“I couldn’t resist.” He laid me on the bed and ran his hands up my forearms, keeping my hands latched around his neck. “If it bothered you, you could always have called black.”
He was so close that my mind seemed to scramble. “I wasn’t afraid.”
“No?” He pulled my arms free and laid them next to me. Hovering above me, his mouth curving wickedly, he was every bit the villain—one who scorched me to my core. “You should be.”
Chapter Seventeen
“No, that’s sugar.” Ilaughed as Garrett stared at the measuring scoop in his hand with a confused expression.
“Are you sure?”
“Yeah.” I pointed to the next large jar on the counter. “That’s the flour.”

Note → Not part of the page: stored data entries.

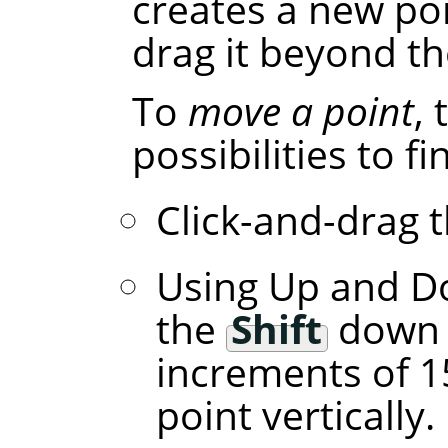
creates a new poi
drag it beyond th
To
move a point
,
possibilities to f
Click-and-drag t
Using Up and D
the
Shift
down l
increments of 1
point vertically.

He plucked the red lid off and stared down into the contents. “This looks just like the one I picked.”
“No it doesn’t. Flour is powdery. Sugar is grainy. All in the consistency. Did you never take a home economics class or even watch your mom cook?” I flipped the eggs and eyed the crisping bacon.
It was our fourth morning together after Bonnie brought groceries. Teaching Garrett how to cook had proven more difficult than I’d first thought, but he’d learned how to make an omelet, broil meat until it was done, and whip up a decent chicken salad.
“No. I was busy.”
“Doing what?” I scooped the bacon onto a plate covered with paper towels.
“Chasing girls, I guess.” He shrugged.
I arched an eyebrow as he leveled a scoop of flour and dumped it into a mixing bowl. “Literally or figuratively?”
He smiled. “A little of both.”
The more time we spent together, the more I saw the version of him that existed before Joan, before Lillian, and before everything that seemed to trap him at Blackwood. It scared me how much I liked him, the real him. He hadn’t slept with me again after that first night. I didn’t ask, though I wanted to keep trying to break down his walls. As he cracked an egg into the flour and started digging out the pieces of shell, I realized Iwasbreaking them down. Cooking with Garrett seemed an impossibility only a week ago. Now we worked in the kitchen like a team, easy with each other in a way that should have seemed peculiar but didn’t.
“You get all the shell?” I peeked around him as he flicked a jagged piece into the sink.
“Think so. What now?”
“Buttermilk.” I pulled open the fridge and handed him the carton.
“How much?”
“Pour. I’ll say when.”
He opened the container, his large hands making quick work of the cardboard. I let my eyes wander up his sinewy forearms to the ink at his elbow. Other than some looks that could melt a glacier, he hadn’t touched me or made a move. The tension built, invisible but so thick it was almost tangible. I had to force myself to stay in my room at night instead of creeping to his.
My leg had healed since my run, the wounds sewing together faster the second time. My limp was all but gone, and I intended to restart my investigation in the next few days.
“That much?”
I snapped out of my gawking at his arms and looked in the bowl. He’d poured almost all the buttermilk because I hadn’t said “when.”
“When!” I put my hand on his wrist. “My bad.”
“Daydreaming over there?”
“No, I was, um… Just stir the batter and add another cup of flour. That should sort it out.” I returned to the stove and slid the eggs onto a plate.
We wound up making enough pancakes to feed all of Browerton, but the food was good, and we enjoyed each other’s company as we ate.
When I’d cleaned my plate and rubbed the food baby growing in my stomach, a grating noise from outside caught my attention. I turned to stare out the dusty dining room window. “What was that?”